* Problem to work on *
Please copy the entries below word for word, leaving out any image.

Records from a data collection
####

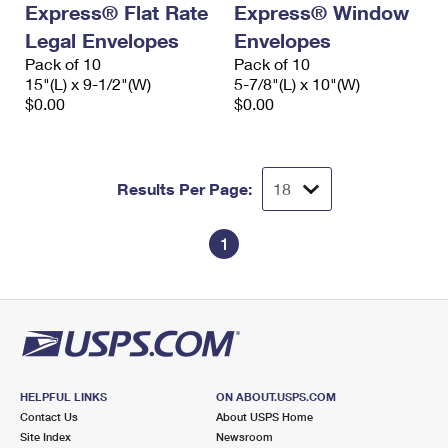
Express® Flat Rate
Express® Window
International Business Shipping
First-Class Mail International
Money Orders
Legal Envelopes
Envelopes
Managing Business Mail
Filing an International Claim
Pack of 10
Filing a Claim
Pack of 10
15"(L) x 9-1/2"(W)
5-7/8"(L) x 10"(W)
USPS & Web Tools APIs
Requesting an International Refund
$0.00
$0.00
Requesting a Refund
Prices
Results Per Page:
1
HELPFUL LINKS
ON ABOUT.USPS.COM
Contact Us
About USPS Home
Site Index
Newsroom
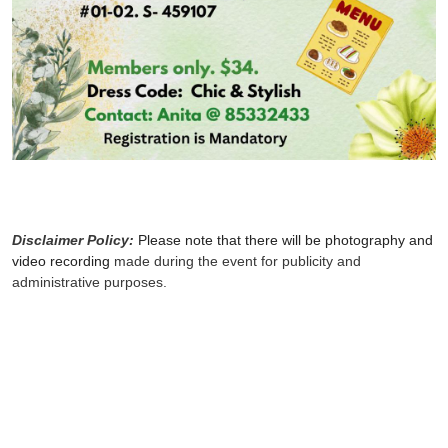
Disclaimer Policy:
Please note that there will be photography and
video recording
made during the event for publicity and
administrative purposes.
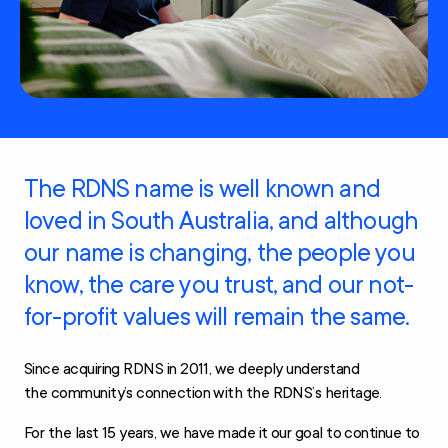
The RDNS name is well known and
loved in South Australia, and although
our name is changing, the people you
know, the care you trust, and our not-
for-profit values will remain the same.
Since acquiring RDNS in 2011, we deeply understand
the community’s connection with the RDNS’s heritage.
For the last 15 years, we have made it our goal to continue to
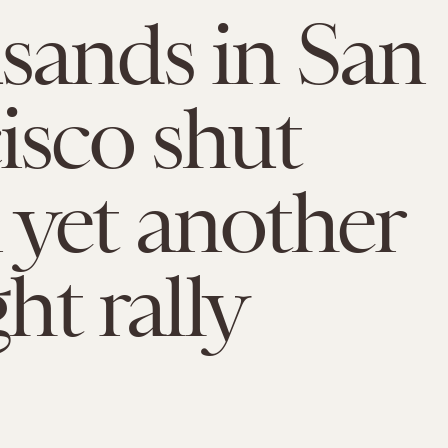
ands in San
isco shut
yet another
ght rally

####

* Your solution *
Express® Flat Rate
Express® Window
International Business Shipping
First-Class Mail International
Money Orders
Legal Envelopes
Envelopes
Managing Business Mail
Filing an International Claim
Pack of 10
Filing a Claim
Pack of 10
15"(L) x 9-1/2"(W)
5-7/8"(L) x 10"(W)
USPS & Web Tools APIs
Requesting an International Refund
$0.00
$0.00
Requesting a Refund
Prices
Results Per Page:
1
HELPFUL LINKS
ON ABOUT.USPS.COM
Contact Us
About USPS Home
Site Index
Newsroom
Disclaimer Policy:
Please note that there will be photography and
video recording
made during the event for publicity and
administrative purposes.
The RDNS name is well known and
loved in South Australia, and although
our name is changing, the people you
know, the care you trust, and our not-
for-profit values will remain the same.
Since acquiring RDNS in 2011, we deeply understand
the community’s connection with the RDNS’s heritage.
For the last 15 years, we have made it our goal to continue to
ands in San
isco shut
yet another
ght rally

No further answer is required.